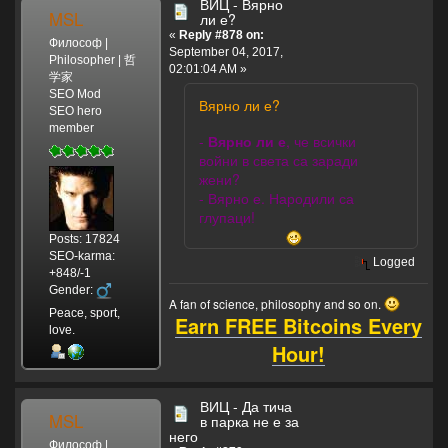
ВИЦ - Вярно
MSL
ли е?
«
Reply #878 on:
Философ |
September 04, 2017,
Philosopher | 哲
02:01:04 AM »
学家
SEO Mod
Вярно ли е?
SEO hero
member
-
Вярно ли е
, че всички
войни в света са заради
жени?
- Вярно е. Народили са
глупаци!
Posts: 17824
SEO-karma:
Logged
+848/-1
Gender:
A fan of science, philosophy and so on.
Peace, sport,
Earn FREE Bitcoins Every
love.
Hour!
ВИЦ - Да тича
MSL
в парка не е за
него
Философ |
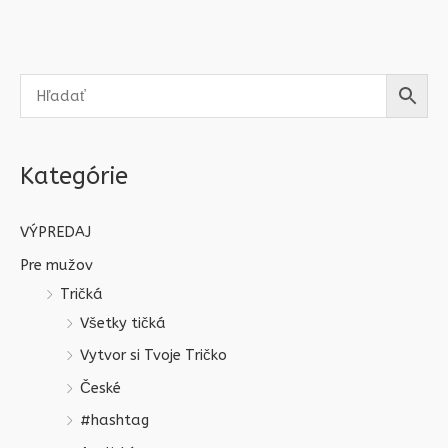
Kategórie
VÝPREDAJ
Pre mužov
Tričká
Všetky tičká
Vytvor si Tvoje Tričko
České
#hashtag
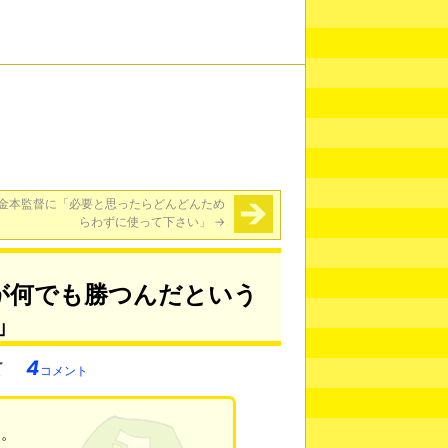
金本監督に「必要と思ったらどんどんため
らわずに使って下さい」
→
が何でも勝つんだという
」
4
コメント
た。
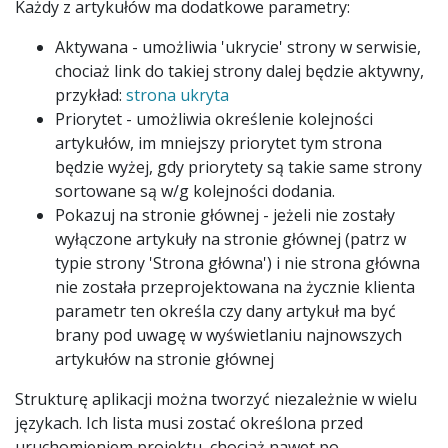
Każdy z artykułów ma dodatkowe parametry:
Aktywana - umożliwia 'ukrycie' strony w serwisie,
chociaż link do takiej strony dalej będzie aktywny,
przykład:
strona ukryta
Priorytet - umożliwia określenie kolejności
artykułów, im mniejszy priorytet tym strona
będzie wyżej, gdy priorytety są takie same strony
sortowane są w/g kolejności dodania.
Pokazuj na stronie głównej - jeżeli nie zostały
wyłączone artykuły na stronie głównej (patrz w
typie strony 'Strona główna') i nie strona główna
nie została przeprojektowana na życznie klienta
parametr ten określa czy dany artykuł ma być
brany pod uwagę w wyświetlaniu najnowszych
artykułów na stronie głównej
Strukturę aplikacji można tworzyć niezależnie w wielu
językach. Ich lista musi zostać określona przed
uruchomieniem projektu, chociaż nawet po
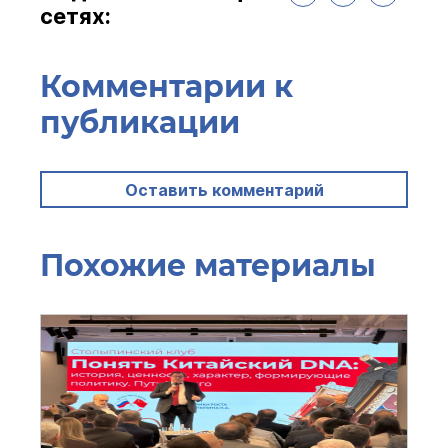
сетях:
Комментарии к
публикации
Оставить комментарий
Похожие материалы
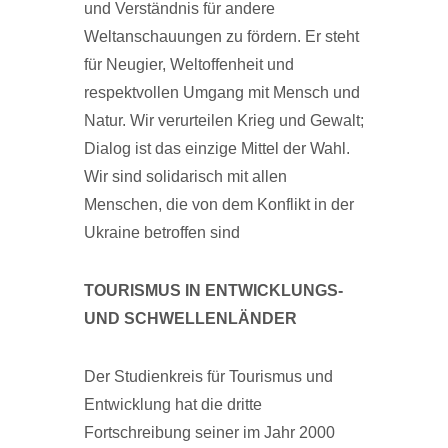
und Verständnis für andere
Weltanschauungen zu fördern. Er steht
für Neugier, Weltoffenheit und
respektvollen Umgang mit Mensch und
Natur. Wir verurteilen Krieg und Gewalt;
Dialog ist das einzige Mittel der Wahl.
Wir sind solidarisch mit allen
Menschen, die von dem Konflikt in der
Ukraine betroffen sind
TOURISMUS IN ENTWICKLUNGS-
UND SCHWELLENLÄNDER
Der Studienkreis für Tourismus und
Entwicklung hat die dritte
Fortschreibung seiner im Jahr 2000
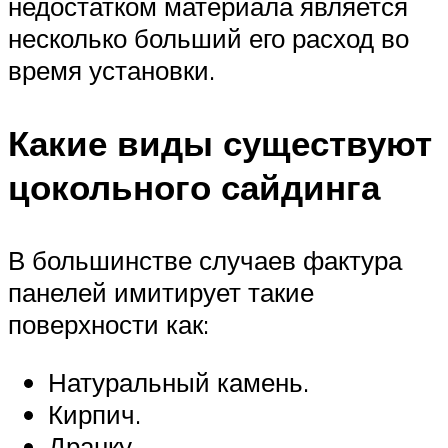
недостатком материала является
несколько больший его расход во
время установки.
Какие виды существуют
цокольного сайдинга
В большинстве случаев фактура
панелей имитирует такие
поверхности как:
Натуральный камень.
Кирпич.
Дранку.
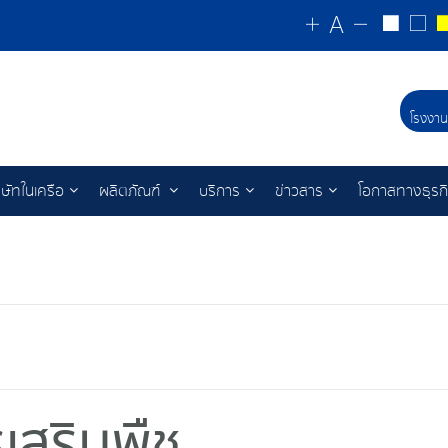
โรงงาน
ิษัทในเครือ
ผลิตภัณฑ์
บริการ
ข่าวสาร
โอกาสทางธุรก
รเสริมพืช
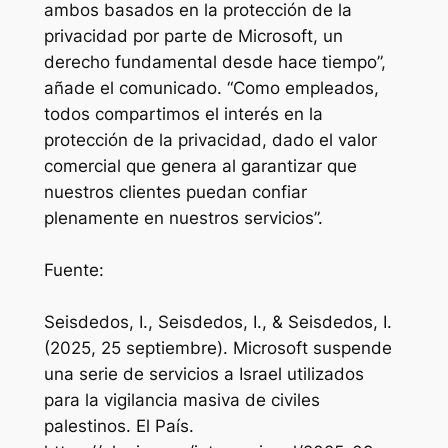
ambos basados en la protección de la
privacidad por parte de Microsoft, un
derecho fundamental desde hace tiempo”,
añade el comunicado. “Como empleados,
todos compartimos el interés en la
protección de la privacidad, dado el valor
comercial que genera al garantizar que
nuestros clientes puedan confiar
plenamente en nuestros servicios”.
Fuente:
Seisdedos, I., Seisdedos, I., & Seisdedos, I.
(2025, 25 septiembre). Microsoft suspende
una serie de servicios a Israel utilizados
para la vigilancia masiva de civiles
palestinos. El País.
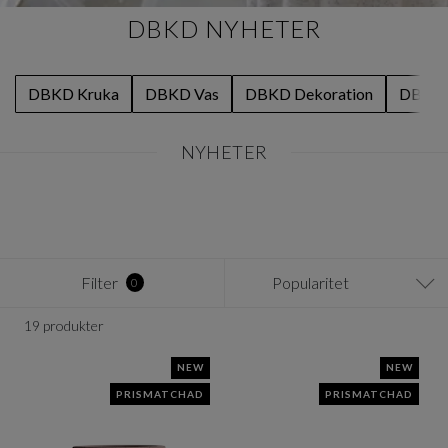
DBKD NYHETER
DBKD Kruka
DBKD Vas
DBKD Dekoration
DBKD G
NYHETER
Item
1
of
0
Filter
Popularitet
0
19 produkter
NEW
NEW
PRISMATCHAD
PRISMATCHAD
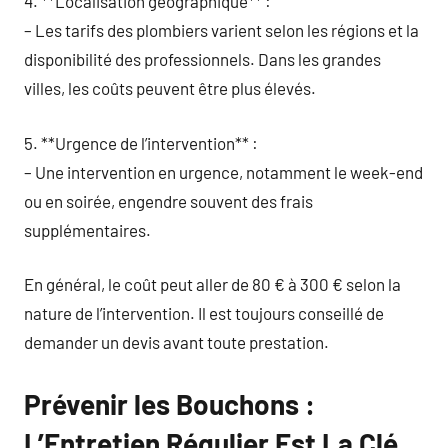
4. **Localisation géographique** :
– Les tarifs des plombiers varient selon les régions et la
disponibilité des professionnels. Dans les grandes
villes, les coûts peuvent être plus élevés.
5. **Urgence de l’intervention** :
– Une intervention en urgence, notamment le week-end
ou en soirée, engendre souvent des frais
supplémentaires.
En général, le coût peut aller de 80 € à 300 € selon la
nature de l’intervention. Il est toujours conseillé de
demander un devis avant toute prestation.
Prévenir les Bouchons :
L’Entretien Régulier Est La Clé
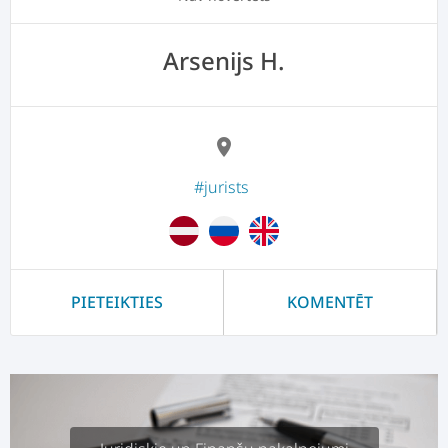
Arsenijs H.
location_on
#jurists
PIETEIKTIES
KOMENTĒT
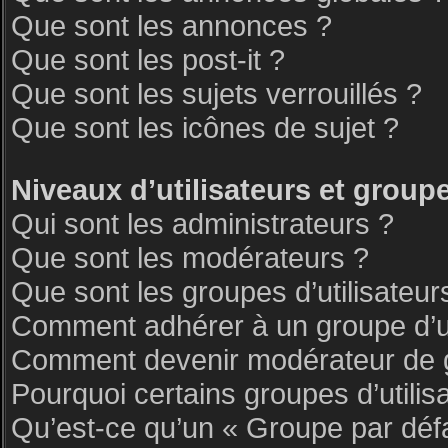
Que sont les annonces ?
Que sont les post-it ?
Que sont les sujets verrouillés ?
Que sont les icônes de sujet ?
Niveaux d’utilisateurs et group
Qui sont les administrateurs ?
Que sont les modérateurs ?
Que sont les groupes d’utilisateur
Comment adhérer à un groupe d’ut
Comment devenir modérateur de 
Pourquoi certains groupes d’utilis
Qu’est-ce qu’un « Groupe par déf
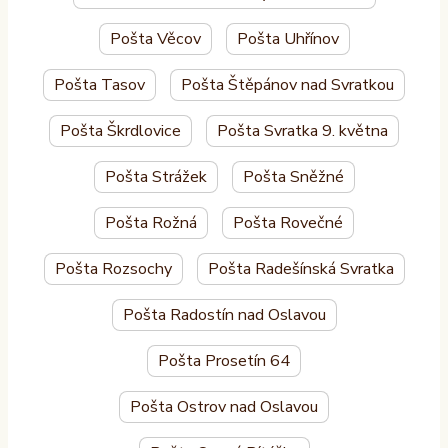
Pošta Věcov
Pošta Uhřínov
Pošta Tasov
Pošta Štěpánov nad Svratkou
Pošta Škrdlovice
Pošta Svratka 9. května
Pošta Strážek
Pošta Sněžné
Pošta Rožná
Pošta Rovečné
Pošta Rozsochy
Pošta Radešínská Svratka
Pošta Radostín nad Oslavou
Pošta Prosetín 64
Pošta Ostrov nad Oslavou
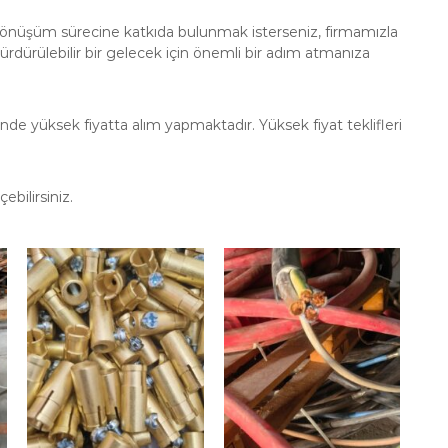
ri dönüşüm sürecine katkıda bulunmak isterseniz, firmamızla
 sürdürülebilir bir gelecek için önemli bir adım atmanıza
nde yüksek fiyatta alım yapmaktadır. Yüksek fiyat teklifleri
ebilirsiniz.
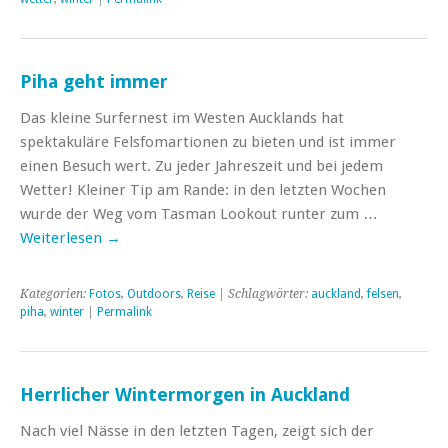
Piha geht immer
Das kleine Surfernest im Westen Aucklands hat
spektakuläre Felsfomartionen zu bieten und ist immer
einen Besuch wert. Zu jeder Jahreszeit und bei jedem
Wetter! Kleiner Tip am Rande: in den letzten Wochen
wurde der Weg vom Tasman Lookout runter zum …
Weiterlesen
→
Kategorien:
Fotos
,
Outdoors
,
Reise
| Schlagwörter:
auckland
,
felsen
,
piha
,
winter
|
Permalink
Herrlicher Wintermorgen in Auckland
Nach viel Nässe in den letzten Tagen, zeigt sich der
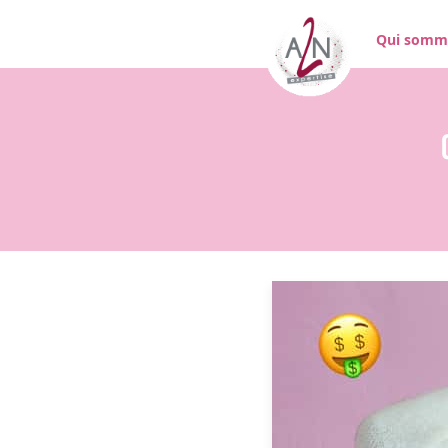
Qui somm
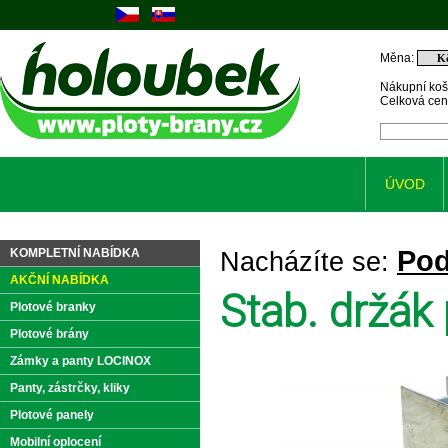
Měna:
Nákupní koš
Celková ce
ÚVOD
Pod
KOMPLETNÍ NABÍDKA
Nacházíte se:
AKČNÍ NABÍDKA
Stab. držá
Plotové branky
Plotové brány
Zámky a panty LOCINOX
Panty, zástrčky, kliky
Plotové panely
Mobilní oplocení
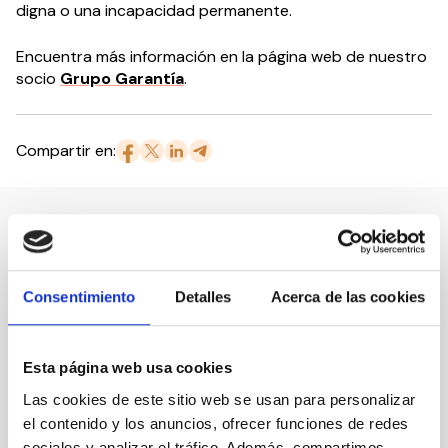
digna o una incapacidad permanente.
Encuentra más información en la página web de nuestro
socio
Grupo Garantía
.
Compartir en:
Nuestro canal de Youtube
Consentimiento
Detalles
Acerca de las cookies
Todas las jornadas CEDDD, el podcast ‘El Rincón
Social’ y mucho más en formato audiovisual a un
solo clic.
Esta página web usa cookies
Las cookies de este sitio web se usan para personalizar
Suscribirme
el contenido y los anuncios, ofrecer funciones de redes
sociales y analizar el tráfico. Además, compartimos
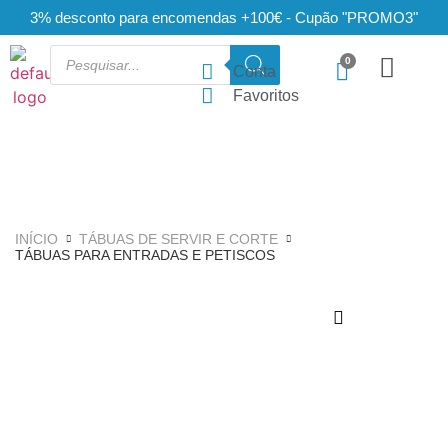
3% desconto para encomendas +100€ - Cupão "PROMO3"
Conta
Favoritos
INÍCIO
TÁBUAS DE SERVIR E CORTE
TÁBUAS PARA ENTRADAS E PETISCOS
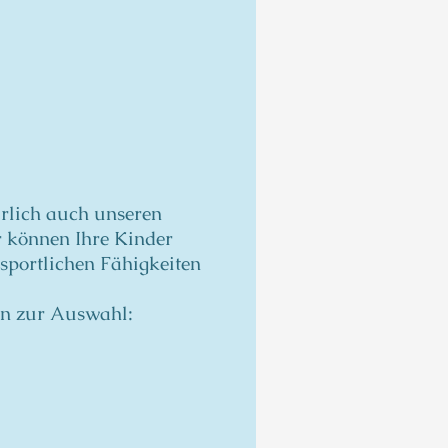
rlich auch unseren
r können Ihre Kinder
sportlichen Fähigkeiten
ten zur Auswahl:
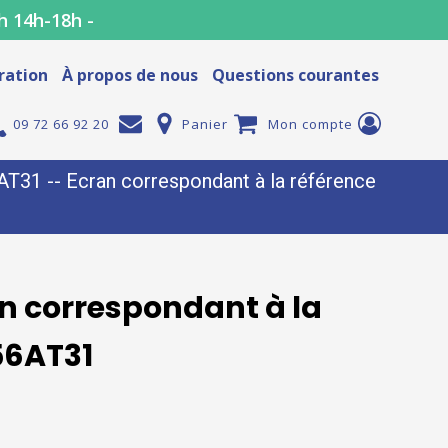
h 14h-18h -
ration
À propos de nous
Questions courantes
09 72 66 92 20
Panier
Mon compte
31 -- Ecran correspondant à la référence
n correspondant à la
56AT31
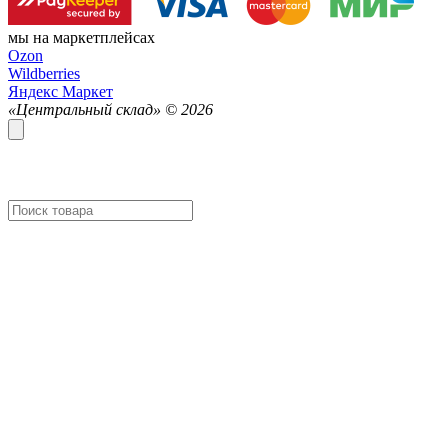
мы на маркетплейсах
Ozon
Wildberries
Яндекс Маркет
«Центральный склад» ©
2026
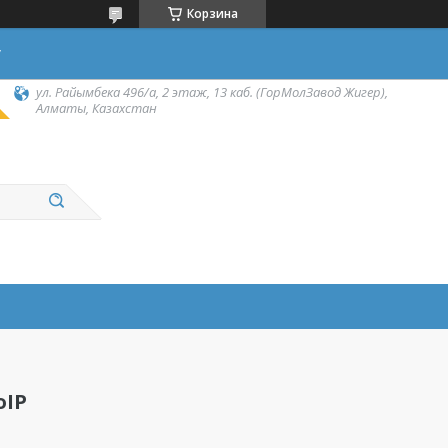
Корзина
у
ул. Райымбека 496/а, 2 этаж, 13 каб. (ГорМолЗавод Жигер),
Алматы, Казахстан
oIP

■ ■ ■ ■ ■

_WHAT IS BEING ASKED:_ Whenever a line holds a picture, print that line without the picture. All other data must be output exactly.

_ANSWER TO THE PROBLEM:_
ВИЦ - Вярно
MSL
ли е?
«
Reply #878 on:
Философ |
September 04, 2017,
Philosopher | 哲
02:01:04 AM »
学家
SEO Mod
Вярно ли е?
SEO hero
member
-
Вярно ли е
, че всички
войни в света са заради
жени?
- Вярно е. Народили са
глупаци!
Posts: 17824
SEO-karma:
Logged
+848/-1
Gender:
A fan of science, philosophy and so on.
Peace, sport,
Earn FREE Bitcoins Every
love.
Hour!
ВИЦ - Да тича
MSL
в парка не е за
него
Философ |
Kategórie
VÝPREDAJ
Pre mužov
Tričká
Všetky tičká
Vytvor si Tvoje Tričko
České
#hashtag
金本監督に「必要と思ったらどんどんため
らわずに使って下さい」
→
が何でも勝つんだという
」
4
コメント
た。
Każdy z artykułów ma dodatkowe parametry:
Aktywana - umożliwia 'ukrycie' strony w serwisie,
chociaż link do takiej strony dalej będzie aktywny,
przykład:
strona ukryta
Priorytet - umożliwia określenie kolejności
artykułów, im mniejszy priorytet tym strona
będzie wyżej, gdy priorytety są takie same strony
sortowane są w/g kolejności dodania.
Pokazuj na stronie głównej - jeżeli nie zostały
wyłączone artykuły na stronie głównej (patrz w
typie strony 'Strona główna') i nie strona główna
nie została przeprojektowana na życznie klienta
parametr ten określa czy dany artykuł ma być
brany pod uwagę w wyświetlaniu najnowszych
artykułów na stronie głównej
Strukturę aplikacji można tworzyć niezależnie w wielu
językach. Ich lista musi zostać określona przed
uruchomieniem projektu, chociaż nawet po
сетях:
Комментарии к
публикации
Оставить комментарий
Похожие материалы
und Verständnis für andere
Weltanschauungen zu fördern. Er steht
für Neugier, Weltoffenheit und
respektvollen Umgang mit Mensch und
Natur. Wir verurteilen Krieg und Gewalt;
Dialog ist das einzige Mittel der Wahl.
Wir sind solidarisch mit allen
Menschen, die von dem Konflikt in der
Ukraine betroffen sind
TOURISMUS IN ENTWICKLUNGS-
UND SCHWELLENLÄNDER
Der Studienkreis für Tourismus und
Entwicklung hat die dritte
Fortschreibung seiner im Jahr 2000
недостатком материала является
несколько больший его расход во
время установки.
Какие виды существуют
цокольного сайдинга
В большинстве случаев фактура
панелей имитирует такие
поверхности как:
Натуральный камень.
Кирпич.
Дранку.
โรงงาน
ิษัทในเครือ
ผลิตภัณฑ์
บริการ
ข่าวสาร
โอกาสทางธุรก
รเสริมพืช
ambos basados en la protección de la
privacidad por parte de Microsoft, un
derecho fundamental desde hace tiempo”,
añade el comunicado. “Como empleados,
todos compartimos el interés en la
protección de la privacidad, dado el valor
comercial que genera al garantizar que
nuestros clientes puedan confiar
plenamente en nuestros servicios”.
Fuente:
Seisdedos, I., Seisdedos, I., & Seisdedos, I.
(2025, 25 septiembre). Microsoft suspende
una serie de servicios a Israel utilizados
para la vigilancia masiva de civiles
palestinos. El País.
DBKD NYHETER
DBKD Kruka
DBKD Vas
DBKD Dekoration
DBKD G
NYHETER
Item
1
of
0
Filter
Popularitet
0
19 produkter
NEW
NEW
PRISMATCHAD
PRISMATCHAD
4. **Localisation géographique** :
– Les tarifs des plombiers varient selon les régions et la
disponibilité des professionnels. Dans les grandes
villes, les coûts peuvent être plus élevés.
5. **Urgence de l’intervention** :
– Une intervention en urgence, notamment le week-end
ou en soirée, engendre souvent des frais
supplémentaires.
En général, le coût peut aller de 80 € à 300 € selon la
nature de l’intervention. Il est toujours conseillé de
demander un devis avant toute prestation.
Prévenir les Bouchons :
L’Entretien Régulier Est La Clé
Arsenijs H.
location_on
#jurists
PIETEIKTIES
KOMENTĒT
Que sont les annonces ?
Que sont les post-it ?
Que sont les sujets verrouillés ?
Que sont les icônes de sujet ?
Niveaux d’utilisateurs et group
Qui sont les administrateurs ?
Que sont les modérateurs ?
Que sont les groupes d’utilisateur
Comment adhérer à un groupe d’ut
Comment devenir modérateur de 
Pourquoi certains groupes d’utilis
Qu’est-ce qu’un « Groupe par déf
Pošta Věcov
Pošta Uhřínov
Pošta Tasov
Pošta Štěpánov nad Svratkou
Pošta Škrdlovice
Pošta Svratka 9. května
Pošta Strážek
Pošta Sněžné
Pošta Rožná
Pošta Rovečné
Pošta Rozsochy
Pošta Radešínská Svratka
Pošta Radostín nad Oslavou
Pošta Prosetín 64
Pošta Ostrov nad Oslavou
ri dönüşüm sürecine katkıda bulunmak isterseniz, firmamızla
 sürdürülebilir bir gelecek için önemli bir adım atmanıza
nde yüksek fiyatta alım yapmaktadır. Yüksek fiyat teklifleri
ebilirsiniz.
Piha geht immer
Das kleine Surfernest im Westen Aucklands hat
spektakuläre Felsfomartionen zu bieten und ist immer
einen Besuch wert. Zu jeder Jahreszeit und bei jedem
Wetter! Kleiner Tip am Rande: in den letzten Wochen
wurde der Weg vom Tasman Lookout runter zum …
Weiterlesen
→
Kategorien:
Fotos
,
Outdoors
,
Reise
| Schlagwörter:
auckland
,
felsen
,
piha
,
winter
|
Permalink
Herrlicher Wintermorgen in Auckland
Nach viel Nässe in den letzten Tagen, zeigt sich der
Qui somm
Měna:
Nákupní koš
Celková ce
ÚVOD
Pod
KOMPLETNÍ NABÍDKA
Nacházíte se:
AKČNÍ NABÍDKA
Stab. držá
Plotové branky
Plotové brány
Zámky a panty LOCINOX
Panty, zástrčky, kliky
Plotové panely
Mobilní oplocení
digna o una incapacidad permanente.
Encuentra más información en la página web de nuestro
socio
Grupo Garantía
.
Compartir en:
Nuestro canal de Youtube
Consentimiento
Detalles
Acerca de las cookies
Todas las jornadas CEDDD, el podcast ‘El Rincón
Social’ y mucho más en formato audiovisual a un
solo clic.
Esta página web usa cookies
Las cookies de este sitio web se usan para personalizar
Suscribirme
el contenido y los anuncios, ofrecer funciones de redes
sociales y analizar el tráfico. Además, compartimos
3% desconto para encomendas +100€ - Cupão "PROMO3"
Conta
Favoritos
INÍCIO
TÁBUAS DE SERVIR E CORTE
TÁBUAS PARA ENTRADAS E PETISCOS
rlich auch unseren
r können Ihre Kinder
sportlichen Fähigkeiten
ten zur Auswahl:
h 14h-18h -
ration
À propos de nous
Questions courantes
09 72 66 92 20
Panier
Mon compte
31 -- Ecran correspondant à la référence
n correspondant à la
56AT31
мы на маркетплейсах
Ozon
Wildberries
Яндекс Маркет
«Центральный склад» ©
2026
Корзина
у
ул. Райымбека 496/а, 2 этаж, 13 каб. (ГорМолЗавод Жигер),
Алматы, Казахстан
oIP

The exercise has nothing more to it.